He notes that being supernatural means it is possible to change some future event and “be greater than time.”
Healing with the Mind
Dispenza, who has gained notoriety by leading thousands in group meditative experiences, brings the essence of the supernatural to his audience; something that was maybe once thought possible only to yogis or ascetic masters who devoted entire lifetimes to spiritual study. But through his teachings, Dispenza has proven that each person has the ability to heal with the mind and shift one’s destiny from deleterious to supernatural.
Dispenza discusses his own experiences that changed his life and worldview, enabling him to lead others to their own sense of empowerment — to awaken the supernatural within them. He experienced a serious injury, out of which he melded his scientific knowledge, his healing abilities, and his insight into the mind’s role in creating and changing reality.
Making New Brain Connections
Dispenza’s original series just premiered on Gaia, and it gives people the tools to use their minds actively instead of passively to manifest their full potential. The series is called “Rewired,” and in it, Dispenza explores how the brain, via the frontal lobe, works as an inventor, thinker, speculator, learner, and decision-maker. And every time we learn something new, new synaptic connections are made.
According to neuroscience, says Dispenza, an hour of focus a day can double the number of connections in the brain. This can be taken as evidence that our interaction with our environments changes and grows our brains. The new information that we learn is stored in the neocortex, which grows in a process called neurplasticity.

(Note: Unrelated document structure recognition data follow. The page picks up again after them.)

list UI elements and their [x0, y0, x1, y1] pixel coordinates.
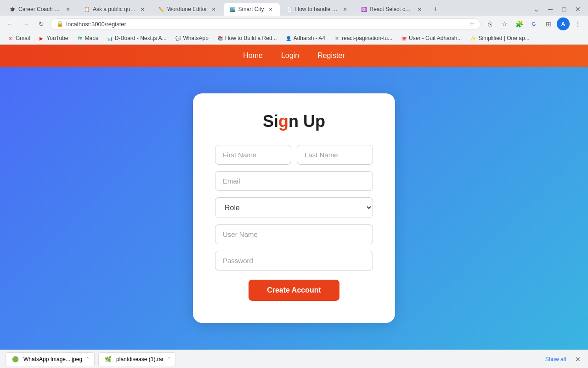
tab-close-6[interactable]: ✕: [416, 6, 423, 13]
create-account-button[interactable]: Create Account: [249, 280, 339, 301]
tab-close-4[interactable]: ✕: [267, 6, 274, 13]
browser-chrome: 🎓 Career Coach Dub ✕ 📋 Ask a public ques…: [0, 0, 588, 45]
download-chevron-1[interactable]: ⌃: [86, 356, 90, 362]
bookmark-pagination[interactable]: ⚛ react-pagination-tu...: [330, 34, 396, 43]
form-title: Sign Up: [215, 112, 373, 131]
bookmark-label-user-guit: User - Guit Adharsh...: [409, 35, 462, 41]
reload-button[interactable]: ↻: [35, 17, 48, 30]
title-sign: Si: [263, 112, 278, 131]
nav-register[interactable]: Register: [317, 52, 345, 60]
signup-form-card: Sign Up Role Student Teacher: [193, 93, 395, 323]
tab-label-1: Career Coach Dub: [18, 6, 62, 12]
tab-label-6: React Select comp...: [370, 6, 413, 12]
role-select[interactable]: Role Student Teacher Admin: [215, 197, 373, 218]
title-nup: n Up: [288, 112, 325, 131]
tab-smart-city[interactable]: 🏙️ Smart City ✕: [224, 3, 280, 16]
username-input[interactable]: [215, 224, 373, 244]
dboard-favicon: 📊: [107, 35, 113, 41]
pagination-favicon: ⚛: [334, 35, 340, 41]
minimize-button[interactable]: ─: [544, 3, 557, 16]
tab-wordtune[interactable]: ✏️ Wordtune Editor ✕: [153, 3, 223, 16]
whatsapp-download-icon: 🟢: [11, 355, 20, 364]
tab-label-4: Smart City: [238, 6, 264, 12]
menu-icon[interactable]: ⋮: [571, 17, 584, 30]
email-input[interactable]: [215, 171, 373, 191]
tab-favicon-3: ✏️: [158, 6, 164, 12]
star-icon[interactable]: ☆: [469, 21, 475, 27]
tab-favicon-6: ⚛️: [361, 6, 367, 12]
tab-handle-nav[interactable]: 📄 How to handle na... ✕: [281, 3, 354, 16]
bookmark-whatsapp[interactable]: 💬 WhatsApp: [171, 34, 212, 43]
bookmark-label-whatsapp: WhatsApp: [183, 35, 209, 41]
extension-icon[interactable]: 🧩: [513, 17, 526, 30]
grammarly-icon[interactable]: G: [527, 17, 540, 30]
download-name-whatsapp: WhatsApp Image....jpeg: [23, 356, 82, 362]
download-bar: 🟢 WhatsApp Image....jpeg ⌃ 🌿 plantdiseas…: [0, 350, 588, 368]
last-name-input[interactable]: [297, 145, 373, 165]
close-download-bar-button[interactable]: ✕: [573, 354, 582, 365]
close-window-button[interactable]: ✕: [571, 3, 584, 16]
bookmark-label-youtube: YouTube: [46, 35, 68, 41]
tab-close-2[interactable]: ✕: [139, 6, 146, 13]
howto-favicon: 📚: [217, 35, 223, 41]
tab-label-3: Wordtune Editor: [167, 6, 207, 12]
sidebar-icon[interactable]: ⊞: [542, 17, 555, 30]
cast-icon[interactable]: ⎘: [483, 17, 496, 30]
tab-favicon-4: 🏙️: [229, 6, 236, 12]
bookmark-simplified[interactable]: ✨ Simplified | One ap...: [466, 34, 533, 43]
expand-tabs-button[interactable]: ⌄: [530, 3, 543, 16]
tab-react-select[interactable]: ⚛️ React Select comp... ✕: [355, 3, 429, 16]
github-favicon: 🐙: [401, 35, 407, 41]
forward-button[interactable]: →: [19, 17, 32, 30]
password-input[interactable]: [215, 251, 373, 270]
lock-icon: 🔒: [57, 21, 63, 27]
bookmark-maps[interactable]: 🗺 Maps: [73, 34, 102, 43]
maps-favicon: 🗺: [77, 35, 83, 41]
bookmark-youtube[interactable]: ▶ YouTube: [34, 34, 72, 43]
bookmark-label-pagination: react-pagination-tu...: [342, 35, 392, 41]
toolbar-right: ⎘ ☆ 🧩 G ⊞ A ⋮: [483, 17, 584, 30]
maximize-button[interactable]: □: [558, 3, 571, 16]
tab-label-5: How to handle na...: [295, 6, 339, 12]
bookmark-label-simplified: Simplified | One ap...: [478, 35, 529, 41]
tab-favicon-5: 📄: [286, 6, 293, 12]
first-name-input[interactable]: [215, 145, 291, 165]
plantdisease-download-icon: 🌿: [103, 355, 113, 364]
bookmark-label-dboard: D-Board - Next.js A...: [115, 35, 167, 41]
adharsh-favicon: 👤: [285, 35, 292, 41]
bookmark-dboard[interactable]: 📊 D-Board - Next.js A...: [103, 34, 170, 43]
tab-favicon-1: 🎓: [9, 6, 16, 12]
main-content: Sign Up Role Student Teacher: [0, 67, 588, 350]
bookmark-label-adharsh: Adharsh - A4: [294, 35, 325, 41]
tab-close-3[interactable]: ✕: [210, 6, 217, 13]
email-group: [215, 171, 373, 191]
tab-ask-public[interactable]: 📋 Ask a public ques... ✕: [78, 3, 152, 16]
nav-login[interactable]: Login: [281, 52, 299, 60]
tab-close-5[interactable]: ✕: [341, 6, 349, 13]
simplified-favicon: ✨: [470, 35, 476, 41]
address-bar[interactable]: 🔒 localhost:3000/register ☆: [51, 18, 481, 30]
profile-avatar[interactable]: A: [557, 17, 570, 30]
download-name-plantdisease: plantdisease (1).rar: [116, 356, 164, 362]
download-item-plantdisease[interactable]: 🌿 plantdisease (1).rar ⌃: [98, 352, 176, 366]
browser-titlebar: 🎓 Career Coach Dub ✕ 📋 Ask a public ques…: [0, 0, 588, 16]
tab-close-1[interactable]: ✕: [64, 6, 72, 13]
name-row: [215, 145, 373, 165]
bookmark-user-guit[interactable]: 🐙 User - Guit Adharsh...: [397, 34, 465, 43]
window-controls: ⌄ ─ □ ✕: [530, 3, 584, 16]
download-chevron-2[interactable]: ⌃: [167, 356, 171, 362]
username-group: [215, 224, 373, 244]
bookmark-howto[interactable]: 📚 How to Build a Red...: [213, 34, 281, 43]
show-all-button[interactable]: Show all: [542, 354, 570, 364]
download-item-whatsapp[interactable]: 🟢 WhatsApp Image....jpeg ⌃: [6, 352, 95, 366]
youtube-favicon: ▶: [38, 35, 45, 41]
new-tab-button[interactable]: +: [430, 3, 442, 16]
nav-home[interactable]: Home: [243, 52, 263, 60]
bookmark-gmail[interactable]: ✉ Gmail: [4, 34, 34, 43]
bookmark-adharsh[interactable]: 👤 Adharsh - A4: [282, 34, 329, 43]
bookmark-icon[interactable]: ☆: [498, 17, 511, 30]
back-button[interactable]: ←: [4, 17, 17, 30]
tab-career-coach[interactable]: 🎓 Career Coach Dub ✕: [4, 3, 77, 16]
tab-favicon-2: 📋: [84, 6, 90, 12]
gmail-favicon: ✉: [7, 35, 14, 41]
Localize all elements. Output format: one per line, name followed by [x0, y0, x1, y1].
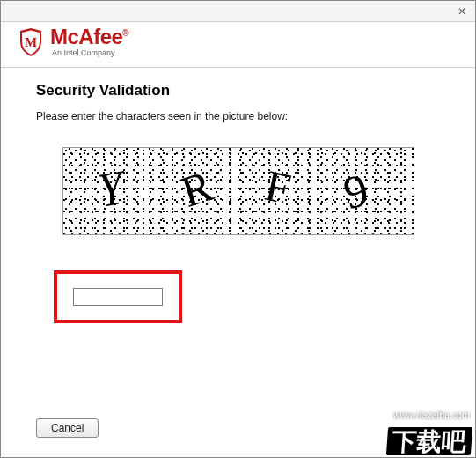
svg-text:M: M — [25, 35, 37, 49]
captcha-image: Y R F 9 — [62, 147, 414, 235]
instruction-text: Please enter the characters seen in the … — [36, 110, 440, 122]
footer: Cancel — [36, 418, 99, 438]
titlebar: ✕ — [1, 1, 475, 22]
captcha-input[interactable] — [73, 288, 163, 306]
mcafee-shield-icon: M — [18, 28, 43, 56]
watermark: www.xiazaiba.com 下载吧 — [352, 409, 475, 457]
page-title: Security Validation — [36, 82, 440, 100]
captcha-char-1: Y — [93, 159, 127, 218]
input-highlight-box — [54, 270, 182, 323]
close-button[interactable]: ✕ — [454, 4, 470, 19]
close-icon: ✕ — [458, 5, 466, 18]
brand-tagline: An Intel Company — [52, 49, 128, 57]
cancel-button[interactable]: Cancel — [36, 418, 99, 438]
watermark-badge: 下载吧 — [386, 427, 472, 455]
captcha-char-3: F — [260, 159, 295, 215]
brand-header: M McAfee® An Intel Company — [1, 22, 475, 68]
captcha-char-4: 9 — [338, 162, 373, 219]
captcha-char-2: R — [174, 159, 218, 217]
content-area: Security Validation Please enter the cha… — [1, 68, 475, 323]
watermark-url: www.xiazaiba.com — [393, 410, 470, 420]
brand-name: McAfee® — [50, 26, 128, 48]
brand-text: McAfee® An Intel Company — [50, 26, 128, 57]
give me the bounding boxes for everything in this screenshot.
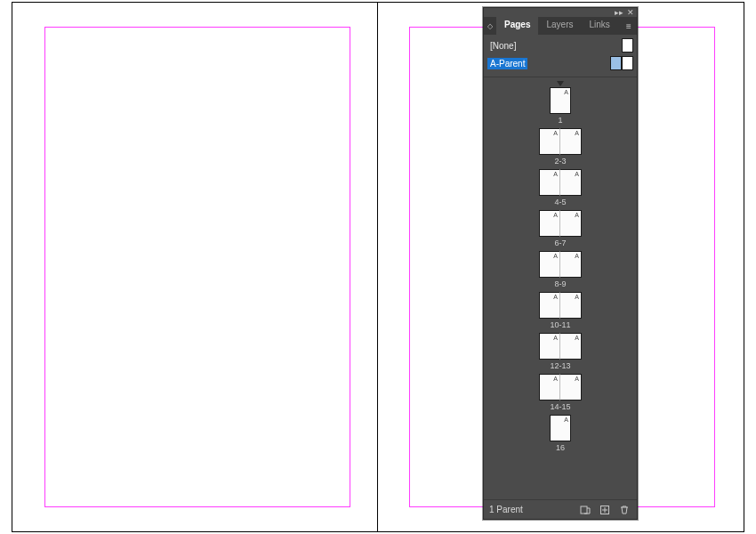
new-page-button[interactable] [598,503,612,517]
page-thumbnail[interactable]: A [539,251,560,278]
spread[interactable]: AA8-9 [539,251,582,288]
page-thumbnail[interactable]: A [539,374,560,400]
tab-cycle-icon[interactable]: ◇ [484,17,496,35]
parent-row-none[interactable]: [None] [487,37,633,53]
applied-parent-badge: A [553,294,558,300]
applied-parent-badge: A [575,335,579,341]
applied-parent-badge: A [564,417,568,423]
applied-parent-badge: A [553,171,558,177]
page-thumbnail[interactable]: A [560,210,582,237]
applied-parent-badge: A [564,89,568,95]
spread-label: 4-5 [554,198,566,206]
parent-thumb-a-left[interactable] [610,56,622,70]
delete-page-button[interactable] [617,503,631,517]
page-thumbnail[interactable]: A [560,128,582,155]
parent-label-a: A-Parent [487,58,527,69]
applied-parent-badge: A [575,212,579,218]
page-thumbnail[interactable]: A [560,292,582,319]
spread-label: 8-9 [554,279,566,288]
page-thumbnail[interactable]: A [560,169,582,196]
spread[interactable]: AA14-15 [539,374,582,411]
page-thumbnail[interactable]: A [539,333,560,360]
page-thumbnail[interactable]: A [550,87,571,114]
tab-pages[interactable]: Pages [496,17,538,35]
spread[interactable]: AA10-11 [539,292,582,329]
spread-label: 1 [558,116,562,125]
spread[interactable]: A16 [550,415,571,452]
pages-panel[interactable]: ▸▸ ✕ ◇ Pages Layers Links ≡ [None] A-Par… [483,7,638,520]
applied-parent-badge: A [575,376,579,382]
page-thumbnail[interactable]: A [560,374,582,400]
spread-label: 14-15 [550,402,570,411]
parent-row-a[interactable]: A-Parent [487,55,633,71]
tab-links[interactable]: Links [581,17,617,35]
panel-menu-icon[interactable]: ≡ [621,17,637,35]
spread-label: 10-11 [550,320,570,329]
applied-parent-badge: A [575,130,579,136]
spread[interactable]: AA2-3 [539,128,582,166]
panel-topbar: ▸▸ ✕ [484,8,637,17]
parent-pages-section: [None] A-Parent [484,35,637,77]
applied-parent-badge: A [553,130,558,136]
spread[interactable]: A1 [550,81,571,125]
document-pages-section[interactable]: A1AA2-3AA4-5AA6-7AA8-9AA10-11AA12-13AA14… [484,77,637,499]
applied-parent-badge: A [553,212,558,218]
svg-rect-0 [581,506,587,514]
spread[interactable]: AA12-13 [539,333,582,370]
spread-label: 16 [556,443,565,452]
spread-label: 6-7 [554,239,566,247]
panel-tabs: ◇ Pages Layers Links ≡ [484,17,637,35]
spread[interactable]: AA6-7 [539,210,582,247]
parent-thumb-a-right[interactable] [622,56,633,70]
document-canvas[interactable] [0,0,756,534]
page-thumbnail[interactable]: A [560,333,582,360]
page-size-button[interactable] [578,503,592,517]
panel-footer: 1 Parent [484,499,637,519]
spread-label: 2-3 [554,157,566,166]
margin-guide-left [44,27,350,507]
applied-parent-badge: A [553,335,558,341]
collapse-icon[interactable]: ▸▸ [615,9,623,17]
applied-parent-badge: A [553,253,558,259]
page-thumbnail[interactable]: A [560,251,582,278]
page-thumbnail[interactable]: A [539,169,560,196]
applied-parent-badge: A [553,376,558,382]
page-thumbnail[interactable]: A [550,415,571,441]
close-icon[interactable]: ✕ [627,9,634,17]
section-marker-icon [557,81,564,86]
applied-parent-badge: A [575,253,579,259]
footer-status: 1 Parent [489,505,523,514]
page-thumbnail[interactable]: A [539,210,560,237]
spread[interactable]: AA4-5 [539,169,582,206]
page-thumbnail[interactable]: A [539,292,560,319]
parent-label-none: [None] [487,40,519,52]
tab-layers[interactable]: Layers [538,17,581,35]
page-thumbnail[interactable]: A [539,128,560,155]
parent-thumb-none[interactable] [622,38,633,53]
spread-label: 12-13 [550,361,570,370]
applied-parent-badge: A [575,171,579,177]
applied-parent-badge: A [575,294,579,300]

University of Washington’s Eric Chudler, Ph.D., explained, “Plasticity, or neuroplasticity, describes how experiences reorganize neural pathways in the brain. Long lasting functional changes in the brain occur when we learn new things or memorize new information… To illustrate plasticity,…imagine making an impression of a coin in a lump of clay. In order for the impression of the coin to appear in the clay, changes must occur in the clay — the shape of the clay changes as the coin is pressed into the clay. Similarly, the neural circuitry in the brain must reorganize in response to experience or sensory stimulation.”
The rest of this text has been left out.